_EXERCISE AIM_. Pull each line holding "มากกว" out of the entries below.

Start of MATERIAL FOR THIS TASK

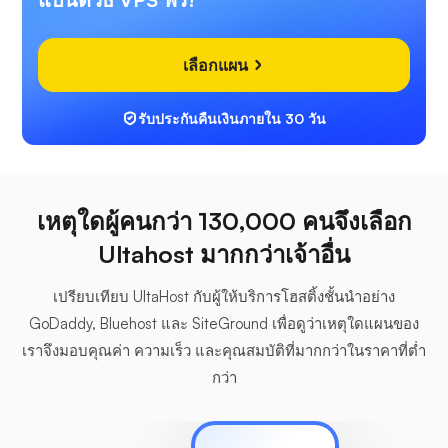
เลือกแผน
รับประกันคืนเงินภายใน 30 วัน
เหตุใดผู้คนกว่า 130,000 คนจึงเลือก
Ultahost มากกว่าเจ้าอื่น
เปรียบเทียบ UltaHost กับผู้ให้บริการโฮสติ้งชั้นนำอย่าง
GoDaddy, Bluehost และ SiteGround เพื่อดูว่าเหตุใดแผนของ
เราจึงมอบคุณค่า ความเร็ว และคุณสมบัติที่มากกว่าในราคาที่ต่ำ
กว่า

End of MATERIAL FOR THIS TASK
Start of MATERIAL FOR THIS TASK

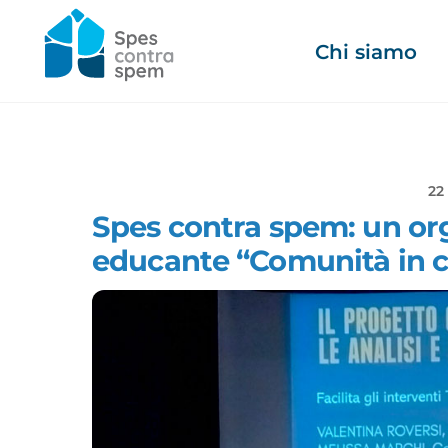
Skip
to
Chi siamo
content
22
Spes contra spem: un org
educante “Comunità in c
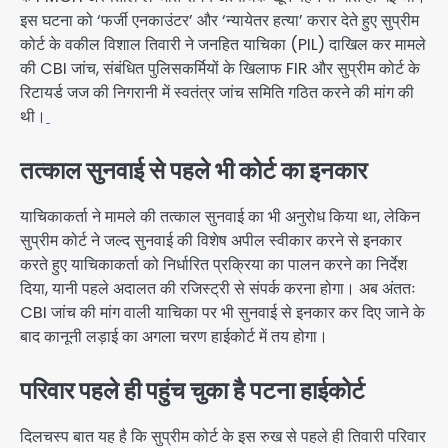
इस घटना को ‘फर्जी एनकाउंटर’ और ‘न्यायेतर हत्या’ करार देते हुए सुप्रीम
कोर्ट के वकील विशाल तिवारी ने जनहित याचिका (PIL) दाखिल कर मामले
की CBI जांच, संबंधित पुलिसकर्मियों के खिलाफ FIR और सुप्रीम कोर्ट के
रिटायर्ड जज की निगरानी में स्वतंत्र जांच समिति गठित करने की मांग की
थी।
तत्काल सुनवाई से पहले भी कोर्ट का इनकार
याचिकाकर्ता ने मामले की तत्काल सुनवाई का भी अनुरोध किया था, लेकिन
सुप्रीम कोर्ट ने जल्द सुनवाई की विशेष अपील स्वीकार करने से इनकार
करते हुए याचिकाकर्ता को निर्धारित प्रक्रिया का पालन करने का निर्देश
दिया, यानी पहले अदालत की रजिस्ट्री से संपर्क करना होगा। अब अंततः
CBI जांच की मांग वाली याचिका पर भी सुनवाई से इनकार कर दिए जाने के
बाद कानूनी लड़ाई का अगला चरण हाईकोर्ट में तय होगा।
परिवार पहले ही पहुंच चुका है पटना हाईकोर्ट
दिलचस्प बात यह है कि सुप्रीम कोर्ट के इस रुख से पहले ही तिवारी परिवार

End of MATERIAL FOR THIS TASK
Start of MATERIAL FOR THIS TASK

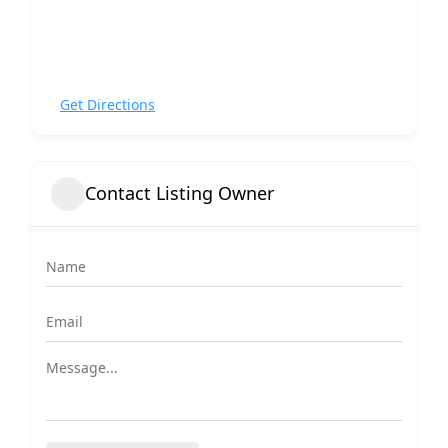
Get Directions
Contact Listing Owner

End of MATERIAL FOR THIS TASK

_COMPLETED EXERCISE_.
Ultahost มากกว่าเจ้าอื่น
เราจึงมอบคุณค่า ความเร็ว และคุณสมบัติที่มากกว่าในราคาที่ต่ำ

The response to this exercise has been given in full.